Published on NewsOK Modified: August 13, 2014 at 5:26 pm •  Published: August 13, 2014

LINCOLN, Neb. (AP) — Iekhan Safar moved from Iraq to Lincoln for the same reason that hundreds of Yazidis, a Kurdish religious minority, came to Nebraska's capital city: to live near family, far from the dangers they've long faced as a persecuted group.

Lincoln has the largest concentration of Yazidis (yah-ZEE-dees) in the United States, and many of them brought their families to the U.S. after receiving visas for serving as translators during the first Gulf War. Now, the city is at the center of a frantic effort to draw attention to the group's plight in northern Iraq, where Yazidis are fleeing from Islamic State militants to escape violence and attempts to convert them to Islam.

Thousands of homeless Yazidi families are packed into a refugee camp on a remote desert Sinjar mountain range near the country's northern border, where there is little access to food, water or shelter. Safar, a 26-year-old mother of three, says her sisters and their children face an uncertain future there. One sister called this week in tears: Her 3-year-old daughter fell off a cliff and died in the rush to escape the extremists.

"I just hope they bring them here.

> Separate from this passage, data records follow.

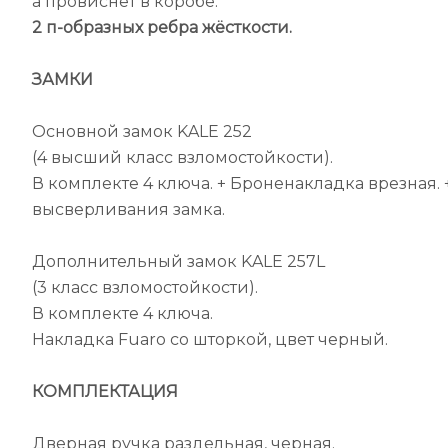
а провиснет в коробе.
2 п-образных ребра жёсткости.
ЗАМКИ
Основной замок KALE 252
(4 высший класс взломостойкости).
В комплекте 4 ключа. + Броненакладка врезная.
высверливания замка.
Дополнительный замок KALE 257L
(3 класс взломостойкости).
В комплекте 4 ключа.
Накладка Fuaro со шторкой, цвет черный.
КОМПЛЕКТАЦИЯ
Дверная ручка раздельная, черная.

At least they'd be safe," Safar said through tears in her Lincoln apartment. "They don't want (government) help — no Medicaid, food stamps, nothing like that. They'll work hard. They just want their kids to be safe."

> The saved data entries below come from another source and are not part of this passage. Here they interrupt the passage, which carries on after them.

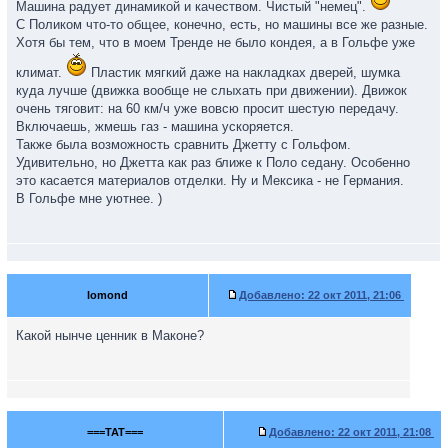
Машина радует динамикой и качеством. Чистый "немец".
С Поликом что-то общее, конечно, есть, но машины все же разные.
Хотя бы тем, что в моем Тренде не было кондея, а в Гольфе уже
климат.
Пластик мягкий даже на накладках дверей, шумка
куда лучше (движка вообще не слыхать при движении). Движок
очень тяговит: на 60 км/ч уже вовсю просит шестую передачу.
Включаешь, жмешь газ - машина ускоряется.
Также была возможность сравнить Джетту с Гольфом.
Удивительно, но Джетта как раз ближе к Поло седану. Особенно
это касается материалов отделки. Ну и Мексика - не Германия.
В Гольфе мне уютнее. )
lomond
Добавлено:
22 окт 2011, 21:06
Какой нынче ценник в Маконе?
===TAT===
Добавлено:
22 окт 2011, 21:08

Yazidis in Lincoln say they're grateful for the humanitarian airdrops and airstrikes against militants that President Barack Obama ordered last week, but fearful that their loved ones can no longer live peacefully in Iraq.

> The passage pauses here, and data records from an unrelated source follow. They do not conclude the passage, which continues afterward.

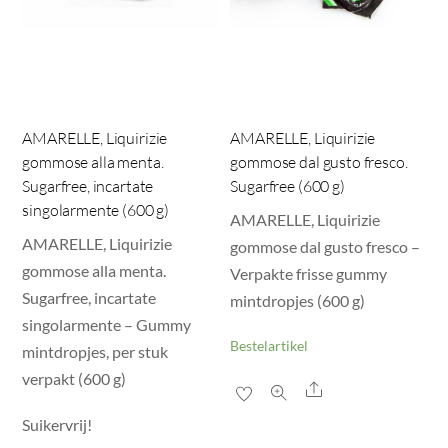
AMARELLE, Liquirizie
AMARELLE, Liquirizie
gommose alla menta.
gommose dal gusto fresco.
Sugarfree, incartate
Sugarfree (600 g)
singolarmente (600 g)
AMARELLE, Liquirizie
AMARELLE, Liquirizie
gommose dal gusto fresco –
gommose alla menta.
Verpakte frisse gummy
Sugarfree, incartate
mintdropjes (600 g)
singolarmente – Gummy
Bestelartikel
mintdropjes, per stuk
verpakt (600 g)
Share
Suikervrij!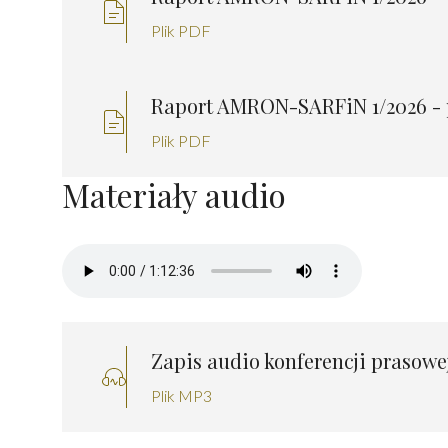
Plik PDF
Raport AMRON-SARFiN 1/2026 - 
Plik PDF
Materiały audio
Zapis audio konferencji prasowe
Plik MP3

Uncertain of what to do, Yazidis staged a hastily organized rally at the Nebraska Capitol and the governor's residence this month and reached out to U.S. Rep. Jeff Fortenberry, who along with four other congressmen sent a letter to Obama calling for immediate humanitarian assistance. They also sent five vans of people to Washington to appeal to the State Department, asking for food, water and protection for their relatives.

Yazidis — also spelled "Yezidis" — have suffered religious persecution for generations because of their beliefs, which include some elements similar to Christianity, Judaism and other ancient religions. Many Muslims consider them devil worshippers, an accusation that Yazidis strongly dispute.